Personalization of the workplaceOctober 9, 2018 / By
JLL recently ran a survey of nearly 600 corporate real estate leaders worldwide. Among many other topics, we asked their views about innovations that would have the biggest impact on them in the next couple of years. A couple of the responses stood out clearly to me:
“Personalization of the workplace”
“Flexible workspaces which allow personalization of workspaces even when used by multiple employees“
This echoes what I have heard from some clients directly – the idea that we have come full circle – from an emphasis on private offices, through activity based working and hot-desking, and back to personalized spaces (if not private offices). Some of the approaches that are common in today’s workplace, such as agile, facilitate personalization of the space as teams work closely and intensely together on projects.

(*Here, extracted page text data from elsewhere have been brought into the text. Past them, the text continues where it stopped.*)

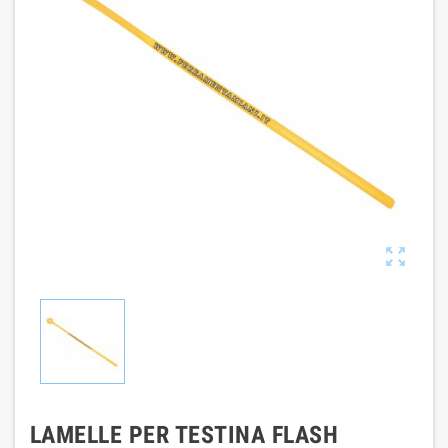

LAMELLE PER TESTINA FLASH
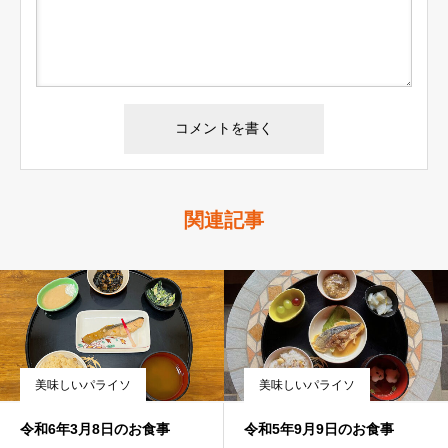
関連記事
美味しいパライソ
美味しいパライソ
令和6年3月8日のお食事
令和5年9月9日のお食事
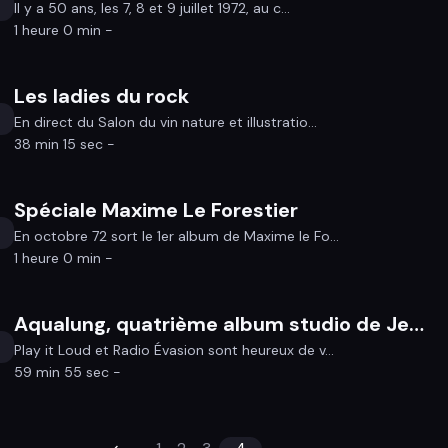
Il y a 50 ans, les 7, 8 et 9 juillet 1972, au c...
1 heure 0 min -
Les ladies du rock
En direct du Salon du vin nature et illustratio...
38 min 15 sec -
Spéciale Maxime Le Forestier
En octobre 72 sort le 1er album de Maxime le Fo...
1 heure 0 min -
Aqualung, quatrième album studio de Jethro Tull
Play it Loud et Radio Évasion sont heureux de v...
59 min 55 sec -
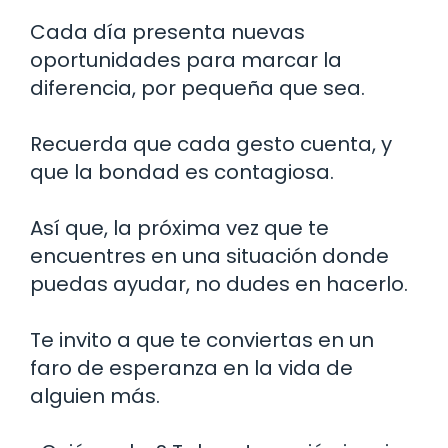
Cada día presenta nuevas
oportunidades para marcar la
diferencia, por pequeña que sea.
Recuerda que cada gesto cuenta, y
que la bondad es contagiosa.
Así que, la próxima vez que te
encuentres en una situación donde
puedas ayudar, no dudes en hacerlo.
Te invito a que te conviertas en un
faro de esperanza en la vida de
alguien más.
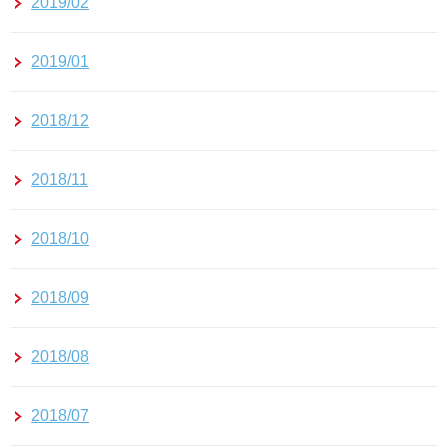
2019/02
2019/01
2018/12
2018/11
2018/10
2018/09
2018/08
2018/07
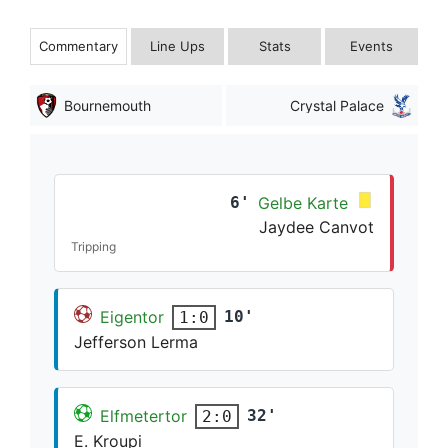
Commentary
Line Ups
Stats
Events
Bournemouth
Crystal Palace
6'
Gelbe Karte
Jaydee Canvot
Tripping
Eigentor
10'
1:0
Jefferson Lerma
Elfmetertor
32'
2:0
E. Kroupi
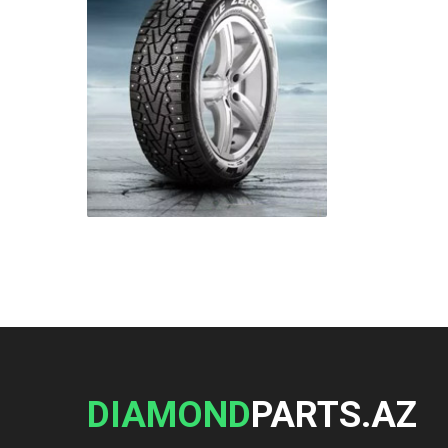
DIAMOND
PARTS.AZ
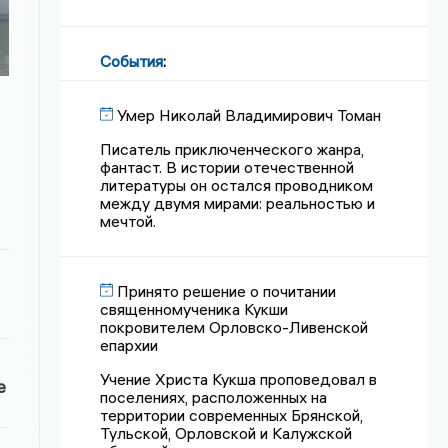
События
:
Умер Николай Владимирович Томан
Писатель приключенческого жанра,
фантаст. В истории отечественной
литературы он остался проводником
между двумя мирами: реальностью и
мечтой.
Принято решение о почитании
священномученика Кукши
покровителем Орловско-Ливенской
епархии
Учение Христа Кукша проповедовал в
е
поселениях, расположенных на
территории современных Брянской,
Тульской, Орловской и Калужской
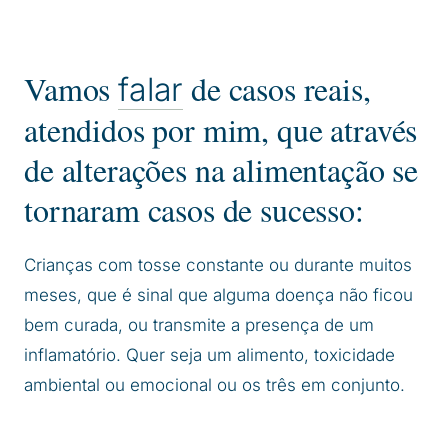
Vamos
de casos reais,
falar
atendidos por mim, que através
de alterações na alimentação se
tornaram casos de sucesso:
Crianças com tosse constante ou durante muitos
meses, que é sinal que alguma doença não ficou
bem curada, ou transmite a presença de um
inflamatório. Quer seja um alimento, toxicidade
ambiental ou emocional ou os três em conjunto.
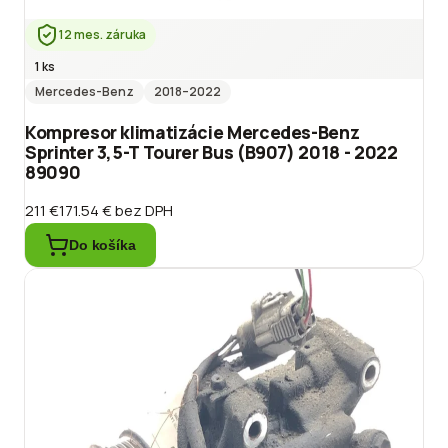
12 mes. záruka
1 ks
Mercedes-Benz
2018
–2022
Kompresor klimatizácie Mercedes-Benz
Sprinter 3,5-T Tourer Bus (B907) 2018 - 2022
89090
211 €
171.54 €
bez DPH
Do košíka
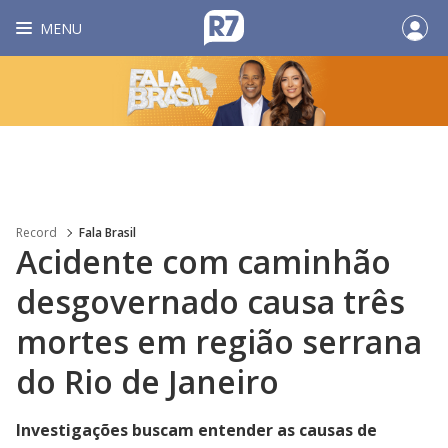
MENU
Record
Fala Brasil
Acidente com caminhão
desgovernado causa três
mortes em região serrana
do Rio de Janeiro
Investigações buscam entender as causas de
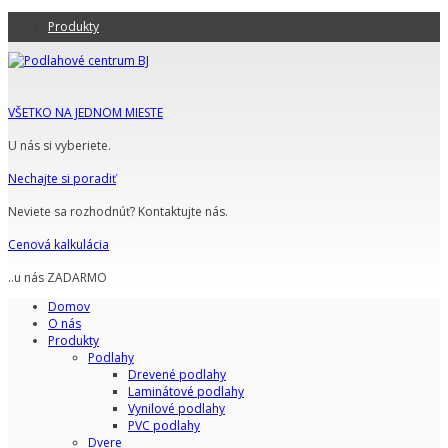
Produkty
VŠETKO NA JEDNOM MIESTE
U nás si vyberiete.
Nechajte si poradiť
Neviete sa rozhodnúť? Kontaktujte nás.
Cenová kalkulácia
..u nás ZADARMO
Domov
O nás
Produkty
Podlahy
Drevené podlahy
Laminátové podlahy
Vynilové podlahy
PVC podlahy
Dvere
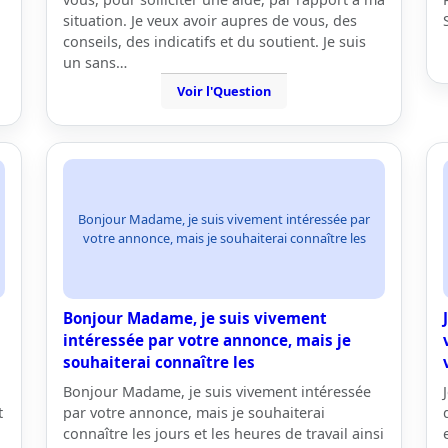
situation. Je veux avoir aupres de vous, des
conseils, des indicatifs et du soutient. Je suis
un sans…
Voir l'Question
Bonjour Madame, je suis vivement intéressée par
votre annonce, mais je souhaiterai connaître les
Bonjour Madame, je suis vivement
n
intéressée par votre annonce, mais je
souhaiterai connaître les
Bonjour Madame, je suis vivement intéressée
t
par votre annonce, mais je souhaiterai
connaître les jours et les heures de travail ainsi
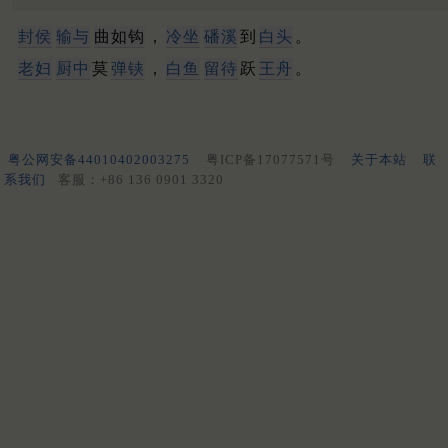
封侯
输与
曲如钩
，
冷坐
磻溪
到
白头
。
老妇
厨中
莫
弹铗
，
白鱼
留待
跃
王舟
。
粤公网安备44010402003275
粤ICP备17077571号
关于本站
联
系我们
客服：+86 136 0901 3320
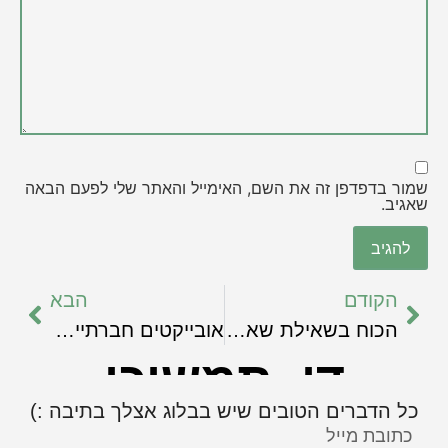
שמור בדפדפן זה את השם, האימייל והאתר שלי לפעם הבאה
שאגיב.
הקודם
הבא
הכוח בשאילת שאלות
אובייקטים חברתיים והשיחות סביבם
די, תמשיכי
כל הדברים הטובים שיש בבלוג אצלך בתיבה :)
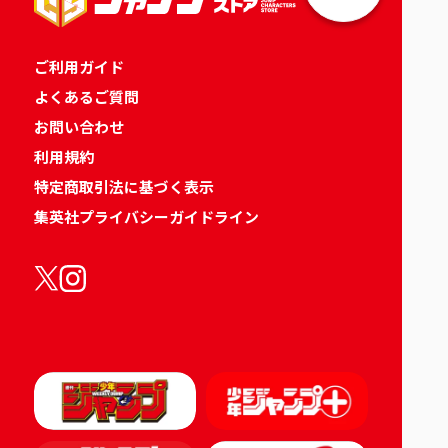
ご利用ガイド
よくあるご質問
お問い合わせ
利用規約
特定商取引法に基づく表示
集英社プライバシーガイドライン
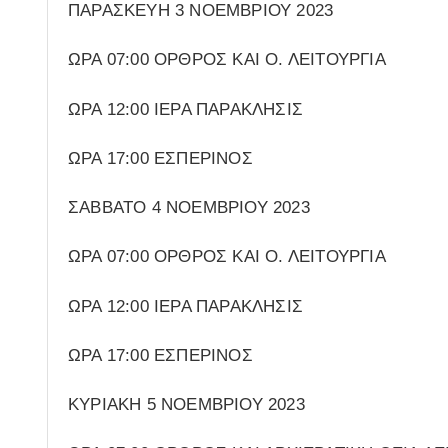
ΠΑΡΑΣΚΕΥΗ 3 ΝΟΕΜΒΡΙΟΥ 2023
ΩΡΑ 07:00 ΟΡΘΡΟΣ ΚΑΙ Ο. ΛΕΙΤΟΥΡΓΙΑ
ΩΡΑ 12:00 ΙΕΡΑ ΠΑΡΑΚΛΗΣΙΣ
ΩΡΑ 17:00 ΕΣΠΕΡΙΝΟΣ
ΣΑΒΒΑΤΟ 4 ΝΟΕΜΒΡΙΟΥ 2023
ΩΡΑ 07:00 ΟΡΘΡΟΣ ΚΑΙ Ο. ΛΕΙΤΟΥΡΓΙΑ
ΩΡΑ 12:00 ΙΕΡΑ ΠΑΡΑΚΛΗΣΙΣ
ΩΡΑ 17:00 ΕΣΠΕΡΙΝΟΣ
ΚΥΡΙΑΚΗ 5 ΝΟΕΜΒΡΙΟΥ 2023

The interest in personalization reflects the intersection of two major trends. On one hand, there is the need and desire for a more human and authentic experience in the office as our work and personal lives become digital. At the same time, real estate is becoming less fixed and more flexible, in terms of how we design, build, and lease it. How do we reconcile the two?
Personalization could play out in a few different ways – although by its nature, we cannot be too prescriptive. The first way is through gathering employee input on the design and fit out of any new workplace. This will allow for the expression of the unique workplace culture of the organization, and foster individual ownership and connection to the space.
The second way is through the types of spaces provided. Personalization could mean spaces that allow users to facilitate conversations and interactions, to spaces that host social activities or activities that facilitate personal growth, learning and wellness. After all, JLL’s Human Experience research found that 58% of employees worldwide were more engaged and productive if they had access to community space. Modular and flexible furniture and fit-outs will also help to tailor the experience.
There’s also a role for skills. ‘Work’ is not defined by the physical space anymore, and those that design and operate workspaces need to possess the soft skills that will support a more authentic and human experience at work for employees. Events planning, concierge roles and even wellness coaches will become more in demand.
Finally – technology has a big role to play. JLL’s perspective on the Future of Work notes that ‘hyper personalization’ is part of driving the optimal workplace experience, and much of this could be driven by tech solutions. Our global Future of Work survey (forthcoming) has found that the top priority for tech investment are experience apps. Smart buildings could automatically tailor the ambient environment at each employee’s workstation to their preferences. Interactive walls or screens around workstations with art and images that make them feel at home. With advancements in technology comes even more potential for personalization, even within a more flexible working environment.
But it’s clear that how we drive personalization will be as much about the space as the experiences we create within them, and as unique as the people who inhabit them.